[Data entries]

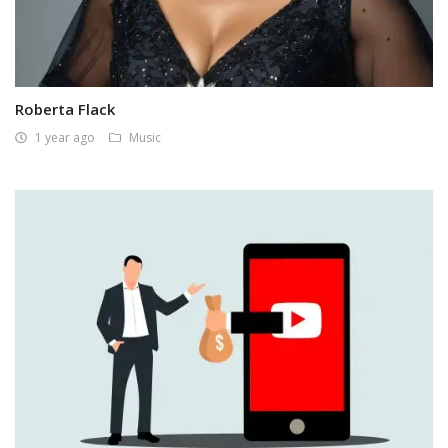
Roberta Flack
1 year ago
Music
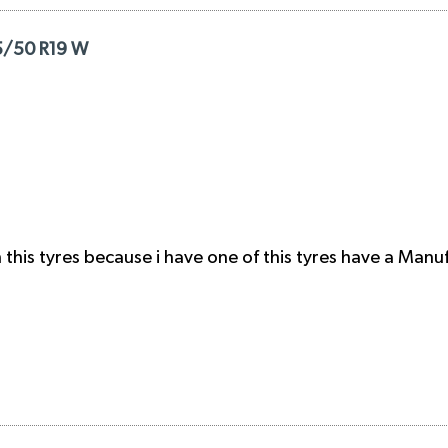
65/50 R19 W
this tyres because i have one of this tyres have a Manu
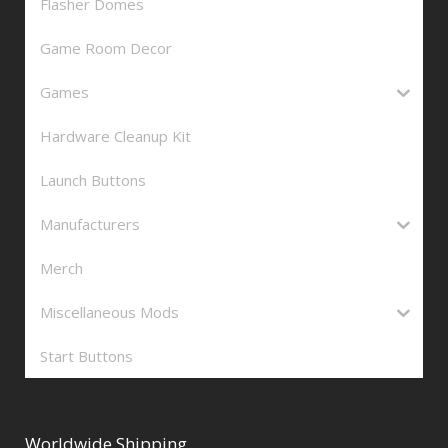
Flasher Domes
Game Room Decor
Games
Hardware Cleanup Kit
Launch Buttons
Manufacturers
Merch
Miscellaneous Mods
Start Buttons
Worldwide Shipping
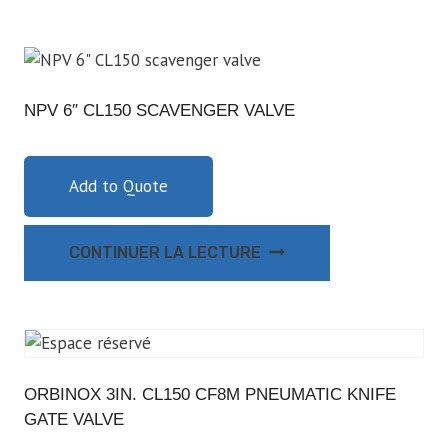
NPV 6″ CL150 SCAVENGER VALVE
Add to Quote
CONTINUER LA LECTURE
ORBINOX 3IN. CL150 CF8M PNEUMATIC KNIFE
GATE VALVE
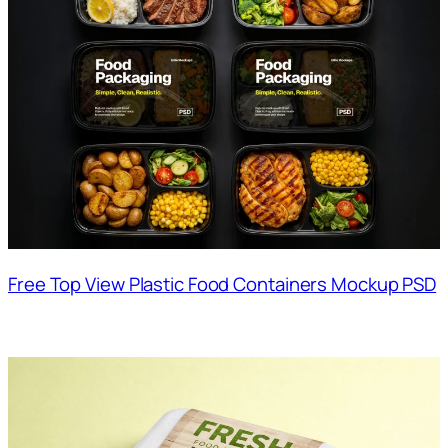
Free Top View Plastic Food Containers Mockup PSD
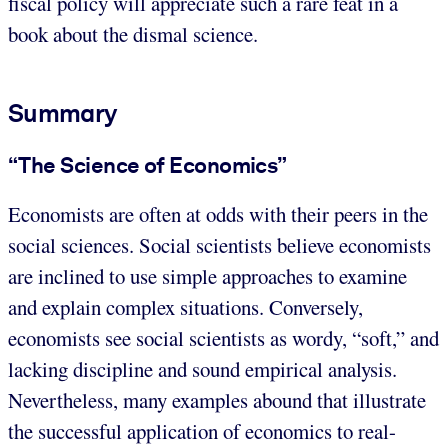
fiscal policy will appreciate such a rare feat in a
book about the dismal science.
Summary
“The Science of Economics”
Economists are often at odds with their peers in the
social sciences. Social scientists believe economists
are inclined to use simple approaches to examine
and explain complex situations. Conversely,
economists see social scientists as wordy, “soft,” and
lacking discipline and sound empirical analysis.
Nevertheless, many examples abound that illustrate
the successful application of economics to real-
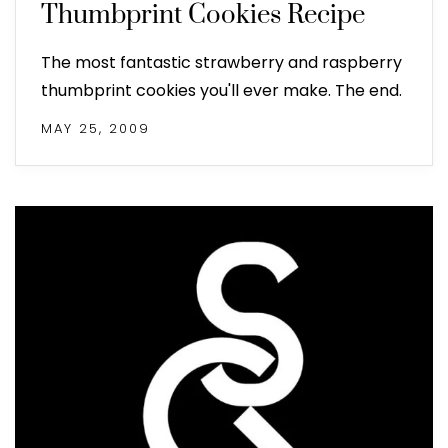
Thumbprint Cookies Recipe
The most fantastic strawberry and raspberry
thumbprint cookies you'll ever make. The end.
MAY 25, 2009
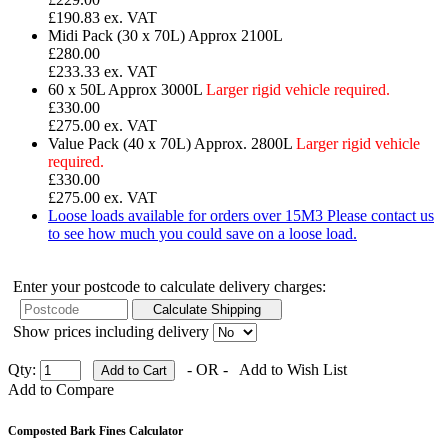
£190.83 ex. VAT
Midi Pack (30 x 70L)
Approx 2100L
£280.00
£233.33 ex. VAT
60 x 50L
Approx 3000L
Larger rigid vehicle required.
£330.00
£275.00 ex. VAT
Value Pack (40 x 70L)
Approx. 2800L
Larger rigid vehicle
required.
£330.00
£275.00 ex. VAT
Loose loads available for orders over 15M3
Please contact us
to see how much you could save on a loose load.
Enter your postcode to calculate delivery charges:
Show prices including delivery
Qty:
- OR -
Add to Wish List
Add to Compare
Composted Bark Fines Calculator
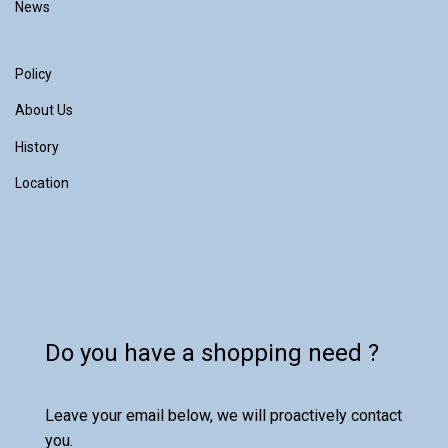
News
Policy
About Us
History
Location
Do you have a shopping need ?
Leave your email below, we will proactively contact
you.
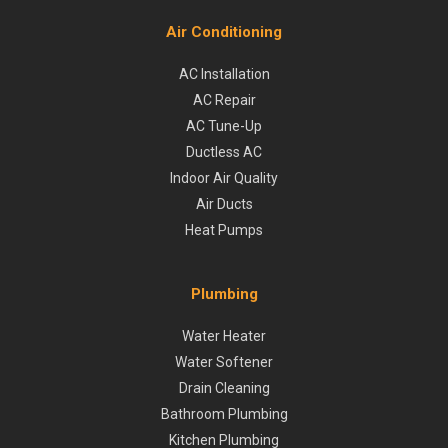
Air Conditioning
AC Installation
AC Repair
AC Tune-Up
Ductless AC
Indoor Air Quality
Air Ducts
Heat Pumps
Plumbing
Water Heater
Water Softener
Drain Cleaning
Bathroom Plumbing
Kitchen Plumbing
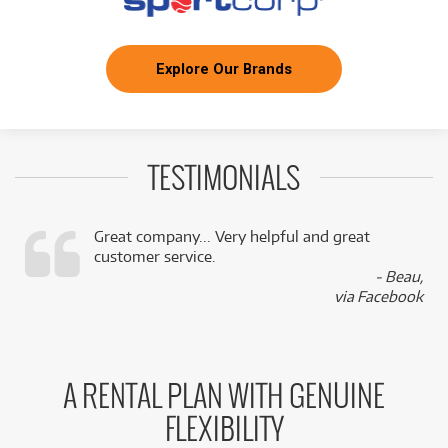
Explore Our Brands
TESTIMONIALS
Great company... Very helpful and great
customer service.
,
- Beau,
k
via Facebook
A RENTAL PLAN WITH GENUINE
FLEXIBILITY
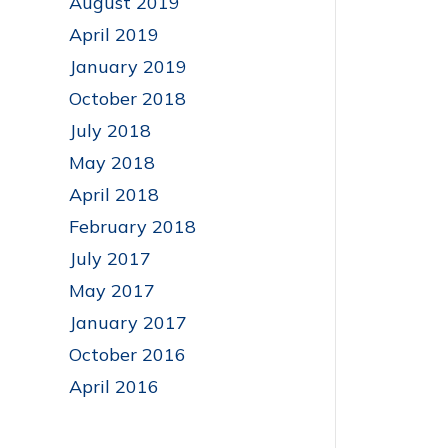
August 2019
April 2019
January 2019
October 2018
July 2018
May 2018
April 2018
February 2018
July 2017
May 2017
January 2017
October 2016
April 2016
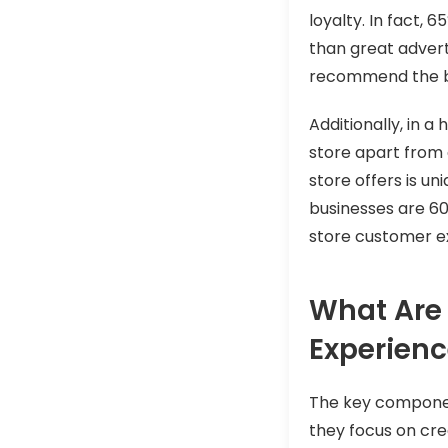
loyalty. In fact, 
than great advert
recommend the br
Additionally, in a
store apart from
store offers is u
businesses are 60%
store customer ex
What Are 
Experien
The key component
they focus on crea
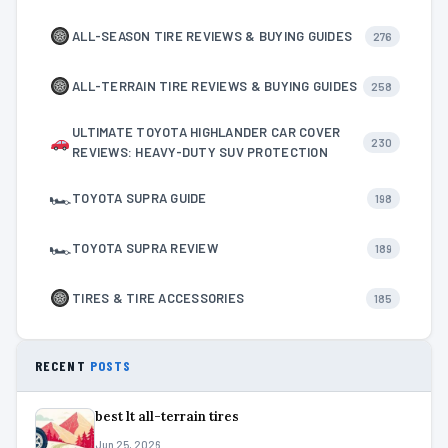
ALL-SEASON TIRE REVIEWS & BUYING GUIDES
276
ALL-TERRAIN TIRE REVIEWS & BUYING GUIDES
258
ULTIMATE TOYOTA HIGHLANDER CAR COVER
230
REVIEWS: HEAVY-DUTY SUV PROTECTION
🏎
TOYOTA SUPRA GUIDE
198
🏎
TOYOTA SUPRA REVIEW
189
TIRES & TIRE ACCESSORIES
185
RECENT
POSTS
best lt all-terrain tires
Jun 25, 2026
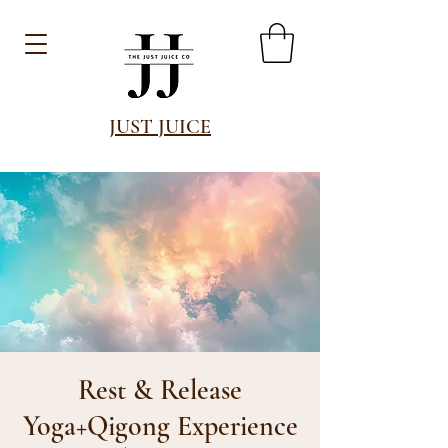
JUST JUICE
Rest & Release
Yoga+Qigong Experience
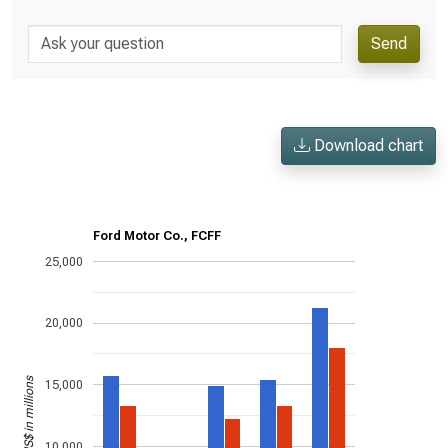
Send
Download chart
Ford Motor Co., FCFF
25,000
20,000
US$ in millions
15,000
10,000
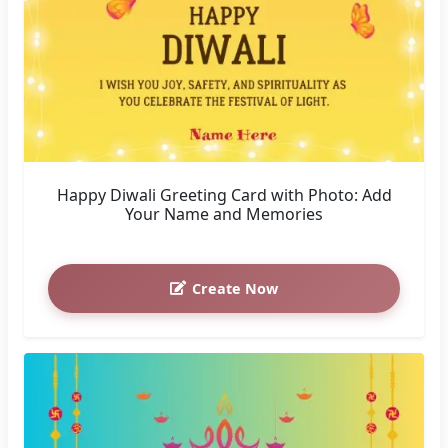
Happy Diwali Greeting Card with Photo: Add
Your Name and Memories
Create Now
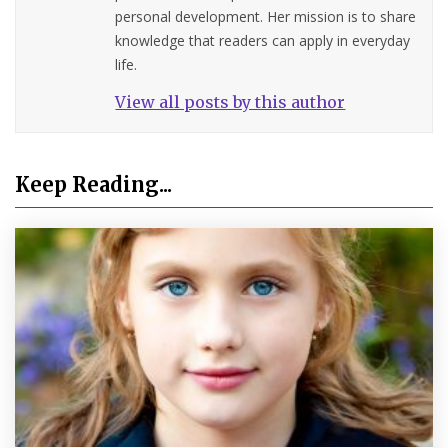
personal development. Her mission is to share
knowledge that readers can apply in everyday
life.
View all posts by this author
Keep Reading...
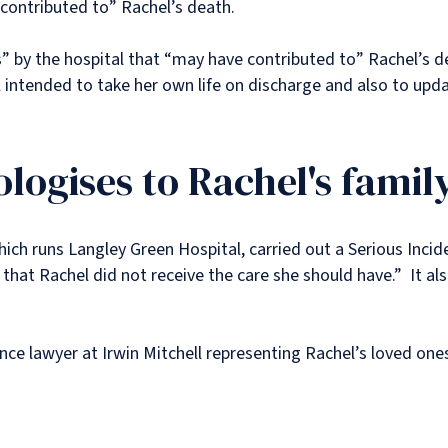
“contributed to” Rachel’s death.
” by the hospital that “may have contributed to” Rachel’s 
l intended to take her own life on discharge and also to upd
logises to Rachel's famil
ich runs Langley Green Hospital, carried out a Serious Inci
s that Rachel did not receive the care she should have.” It a
ence lawyer at Irwin Mitchell representing Rachel’s loved on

Task statement
What is needed is every line from the data above that includes the string "vehicle", copied out.

Solution to the exercise
Larger rigid vehicle required.
Larger rigid vehicle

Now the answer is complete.